── SOURCE MATERIAL ──
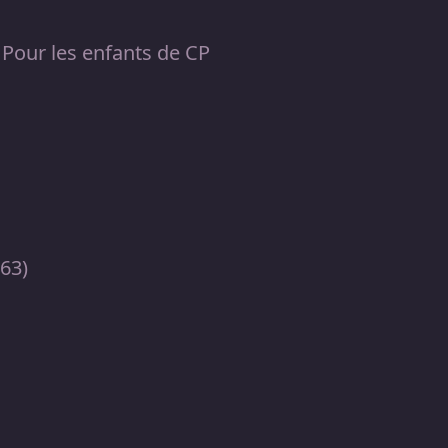
Pour les enfants de CP
(63)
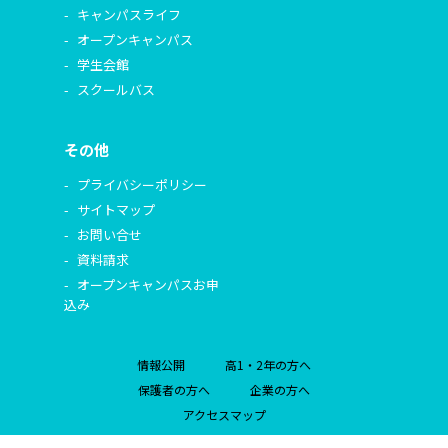
キャンパスライフ
オープンキャンパス
学生会館
スクールバス
その他
プライバシーポリシー
サイトマップ
お問い合せ
資料請求
オープンキャンパスお申
込み
情報公開
高1・2年の方へ
保護者の方へ
企業の方へ
アクセスマップ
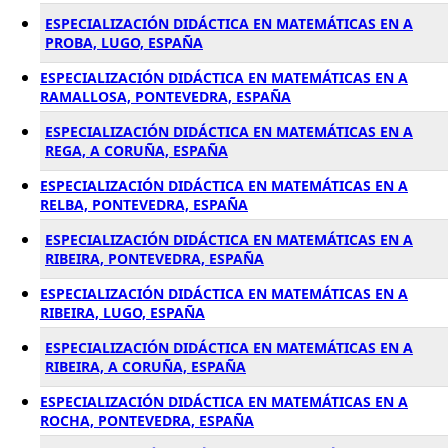
ESPECIALIZACIÓN DIDÁCTICA EN MATEMÁTICAS EN A
PROBA, LUGO, ESPAÑA
ESPECIALIZACIÓN DIDÁCTICA EN MATEMÁTICAS EN A
RAMALLOSA, PONTEVEDRA, ESPAÑA
ESPECIALIZACIÓN DIDÁCTICA EN MATEMÁTICAS EN A
REGA, A CORUÑA, ESPAÑA
ESPECIALIZACIÓN DIDÁCTICA EN MATEMÁTICAS EN A
RELBA, PONTEVEDRA, ESPAÑA
ESPECIALIZACIÓN DIDÁCTICA EN MATEMÁTICAS EN A
RIBEIRA, PONTEVEDRA, ESPAÑA
ESPECIALIZACIÓN DIDÁCTICA EN MATEMÁTICAS EN A
RIBEIRA, LUGO, ESPAÑA
ESPECIALIZACIÓN DIDÁCTICA EN MATEMÁTICAS EN A
RIBEIRA, A CORUÑA, ESPAÑA
ESPECIALIZACIÓN DIDÁCTICA EN MATEMÁTICAS EN A
ROCHA, PONTEVEDRA, ESPAÑA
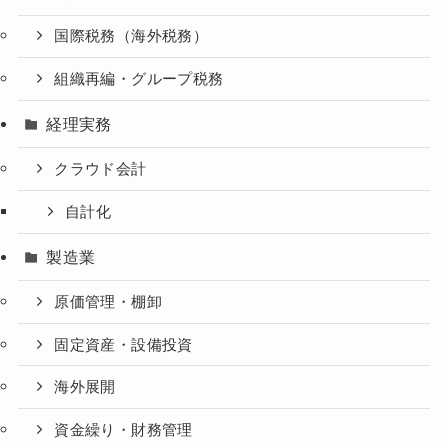
国際税務（海外税務）
組織再編・グループ税務
経理実務
クラウド会計
自計化
製造業
原価管理・棚卸
固定資産・設備投資
海外展開
資金繰り・財務管理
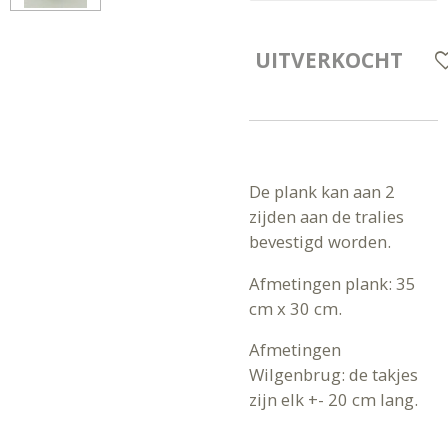
UITVERKOCHT
De plank kan aan 2
zijden aan de tralies
bevestigd worden.
Afmetingen plank: 35
cm x 30 cm.
Afmetingen
Wilgenbrug: de takjes
zijn elk +- 20 cm lang.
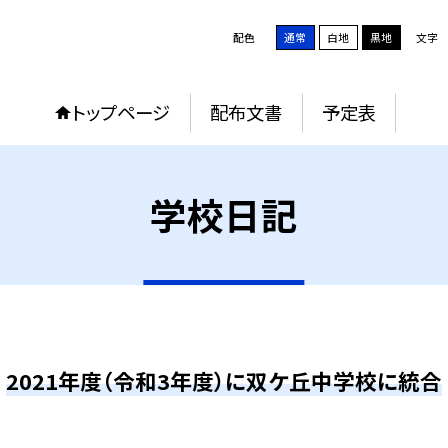
配色
通常
白地
黒地
文字
トップページ
配布文書
予定表
学校日記
2021年度（令和3年度）に双ケ丘中学校に統合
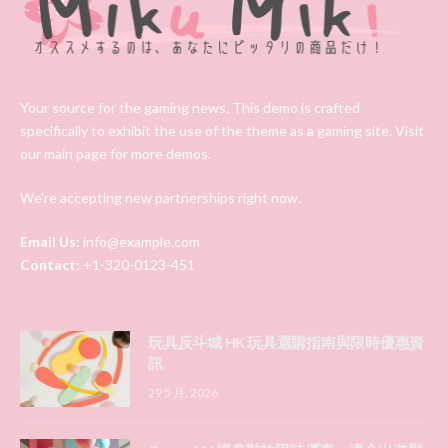
Your source for the gaming news. This demo is crafted
specifically to exhibit the use of the theme as a gaming site. Visit
our main page for more demos.
We're accepting new partnerships right now.
Email Us:
info@example.com
Contact:
+1-320-0123-451
玩具反斗城 HK 玩具選購指南與限時優惠資
訊
29 5 月, 2026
───
[TASK BRIEF] Leaving the pictures aside, transcribe the entire listing exactly.

[ANSWER TO THIS EXERCISE]
Pour les enfants de CP
(63)
キャンパスライフ
オープンキャンパス
学生会館
スクールバス
その他
プライバシーポリシー
サイトマップ
お問い合せ
資料請求
オープンキャンパスお申
込み
情報公開
高1・2年の方へ
保護者の方へ
企業の方へ
アクセスマップ
ESPECIALIZACIÓN DIDÁCTICA EN MATEMÁTICAS EN A
PROBA, LUGO, ESPAÑA
ESPECIALIZACIÓN DIDÁCTICA EN MATEMÁTICAS EN A
RAMALLOSA, PONTEVEDRA, ESPAÑA
ESPECIALIZACIÓN DIDÁCTICA EN MATEMÁTICAS EN A
REGA, A CORUÑA, ESPAÑA
ESPECIALIZACIÓN DIDÁCTICA EN MATEMÁTICAS EN A
RELBA, PONTEVEDRA, ESPAÑA
ESPECIALIZACIÓN DIDÁCTICA EN MATEMÁTICAS EN A
RIBEIRA, PONTEVEDRA, ESPAÑA
ESPECIALIZACIÓN DIDÁCTICA EN MATEMÁTICAS EN A
RIBEIRA, LUGO, ESPAÑA
ESPECIALIZACIÓN DIDÁCTICA EN MATEMÁTICAS EN A
RIBEIRA, A CORUÑA, ESPAÑA
ESPECIALIZACIÓN DIDÁCTICA EN MATEMÁTICAS EN A
ROCHA, PONTEVEDRA, ESPAÑA
国際税務（海外税務）
組織再編・グループ税務
経理実務
クラウド会計
自計化
製造業
原価管理・棚卸
固定資産・設備投資
海外展開
資金繰り・財務管理
UITVERKOCHT
De plank kan aan 2
zijden aan de tralies
bevestigd worden.
Afmetingen plank: 35
cm x 30 cm.
Afmetingen
Wilgenbrug: de takjes
zijn elk +- 20 cm lang.
配色
通常
白地
黒地
文字
トップページ
配布文書
予定表
学校日記
2021年度（令和3年度）に双ケ丘中学校に統合
Your source for the gaming news. This demo is crafted
specifically to exhibit the use of the theme as a gaming site. Visit
our main page for more demos.
We're accepting new partnerships right now.
Email Us:
info@example.com
Contact:
+1-320-0123-451
玩具反斗城 HK 玩具選購指南與限時優惠資
訊
29 5 月, 2026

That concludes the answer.